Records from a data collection
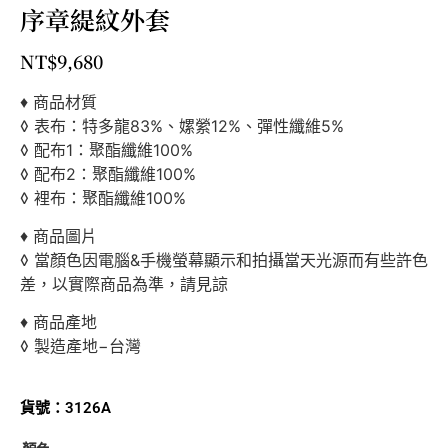
序章緹紋外套
NT$
9,680
♦ 商品材質
◊ 表布：特多龍83%、嫘縈12%、彈性纖維5%
◊ 配布1：聚酯纖維100%
◊ 配布2：聚酯纖維100%
◊ 裡布：聚酯纖維100%
♦ 商品圖片
◊ 當顏色因電腦&手機螢幕顯示和拍攝當天光源而有些許色
差，以實際商品為準，請見諒
♦ 商品產地
◊ 製造產地−台灣
貨號：3126A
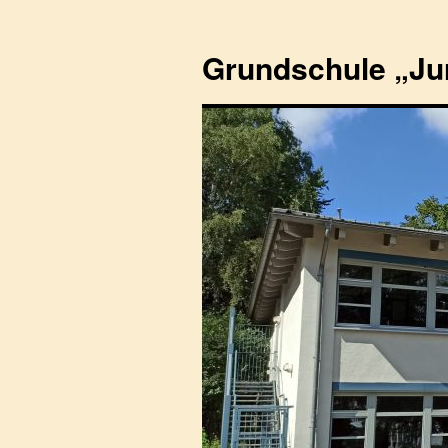
Zum
Inhalt
Grundschule „Ju
springen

→ **DIRECTIONS FOR THIS TASK**
The pictures in the entries above should be left out; all else must be copied exactly.

→ **EXERCISE RESPONSE**
序章緹紋外套
NT$
9,680
♦ 商品材質
◊ 表布：特多龍83%、嫘縈12%、彈性纖維5%
◊ 配布1：聚酯纖維100%
◊ 配布2：聚酯纖維100%
◊ 裡布：聚酯纖維100%
♦ 商品圖片
◊ 當顏色因電腦&手機螢幕顯示和拍攝當天光源而有些許色
差，以實際商品為準，請見諒
♦ 商品產地
◊ 製造產地−台灣
貨號：3126A
Zum
Inhalt
Grundschule „Ju
springen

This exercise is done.